Crossover point is around n = 10-50, depending on implementation details.

Cache Impact

// Version 1: Random access
int sum_random(int *arr, int *indices, int n) {
    int sum = 0;
    for (int i = 0; i < n; i++)
        sum += arr[indices[i]];  // Possible cache miss every time
    return sum;
}

// Version 2: Sequential access
int sum_sequential(int *arr, int n) {
    int sum = 0;
    for (int i = 0; i < n; i++)
        sum += arr[i];  // Prefetcher can predict
    return sum;
}

Measured difference can be 10-50×, even though Big-O is O(n) for both.

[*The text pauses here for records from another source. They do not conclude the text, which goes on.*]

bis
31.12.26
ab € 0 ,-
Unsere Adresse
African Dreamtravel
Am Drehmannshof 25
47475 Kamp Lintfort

Why Theory and Practice Diverge

Reason 1: Memory Hierarchy

Big-O assumes all memory accesses cost the same.

Theoretical model:
┌──────────────────────────────────┐
│              Memory              │
│         (uniform cost)           │
└──────────────────────────────────┘

Reality:
┌────────┐
│ L1 (4) │  ← 4 cycles
├────────┤
│ L2 (12)│  ← 12 cycles
├────────┤
│ L3 (40)│  ← 40 cycles
├────────┤
│RAM(200)│  ← 200 cycles
└────────┘

Memory hierarchy-friendly algorithms can beat theoretically faster ones.

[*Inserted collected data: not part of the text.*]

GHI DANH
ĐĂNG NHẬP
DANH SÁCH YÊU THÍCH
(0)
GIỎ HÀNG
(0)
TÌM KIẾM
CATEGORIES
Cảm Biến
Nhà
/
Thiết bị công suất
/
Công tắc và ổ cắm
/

Reason 2: Branch Prediction

// Version 1: With branches
int sum_positive(int *arr, int n) {
    int sum = 0;
    for (int i = 0; i < n; i++)
        if (arr[i] > 0)
            sum += arr[i];
    return sum;
}

// Version 2: Branchless
int sum_positive_branchless(int *arr, int n) {
    int sum = 0;
    for (int i = 0; i < n; i++) {
        int mask = arr[i] >> 31;  // 0 if positive, -1 if negative
        sum += arr[i] & ~mask;
    }
    return sum;
}

If positive/negative distribution is random, version 2 can be 2-3× faster (avoiding branch misprediction).

Reason 3: SIMD

// Scalar
for (int i = 0; i < n; i++)
    c[i] = a[i] + b[i];

// SIMD (AVX2)
for (int i = 0; i < n; i += 8) {
    __m256 va = _mm256_load_ps(&a[i]);
    __m256 vb = _mm256_load_ps(&b[i]);
    __m256 vc = _mm256_add_ps(va, vb);
    _mm256_store_ps(&c[i], vc);
}

SIMD version can be 4-8× faster, but Big-O is O(n) for both.

Practical Advice

1. Don't Prematurely Optimize Complexity

Bad:  "This is O(n²), must change to O(n log n)!"
Good: "This is O(n²), what's the max n? 100? Doesn't matter."

2. Profile First, Then Optimize

Bad:  Spend a week switching to theoretically faster algorithm
Good: Use perf to find bottleneck is cache misses, adjust data layout

3. Know Your n

n RangeOptimization Strategy
n < 10Write whatever, prioritize readability
n < 100Simple algorithms, watch constant factors
n < 10000Algorithm starts to matter
n > 100000Algorithm very important
n > 10^9Algorithm + parallelization + distributed

4. Consider Hybrid Methods

def smart_sort(arr):
    if len(arr) < 20:
        return insertion_sort(arr)
    else:
        return quicksort(arr)

5. Benchmark Real Workloads

Don't just test worst case or best case. Test:

  • Typical input sizes
  • Typical input distributions
  • On real hardware

Summary

Big-O Limitations

  • Ignores constant factors
  • Ignores lower-order terms
  • Assumes n → ∞
  • Doesn't consider hardware characteristics

Galactic Algorithms

  • Theoretically optimal
  • Practically unusable
  • Constant factors too large for the universe

Constant Factor Sources

  • Cache miss vs hit (10-100×)
  • Branch misprediction (15-20 cycles)
  • Division vs multiplication (10-20×)
  • System calls (1000+ cycles)

Practical Advice

  1. Know your n
  2. Profile first, then optimize
  3. Consider hybrid methods
  4. Test real workloads
  5. Don't blindly trust Big-O

Remember

O(n) with cache misses < O(n²) with cache hits
...when n is small enough

O(n log n) Quicksort < O(n) Radix Sort
...when n is small enough

Theory is the map, measurement is the territory.
When map and territory disagree, trust the territory.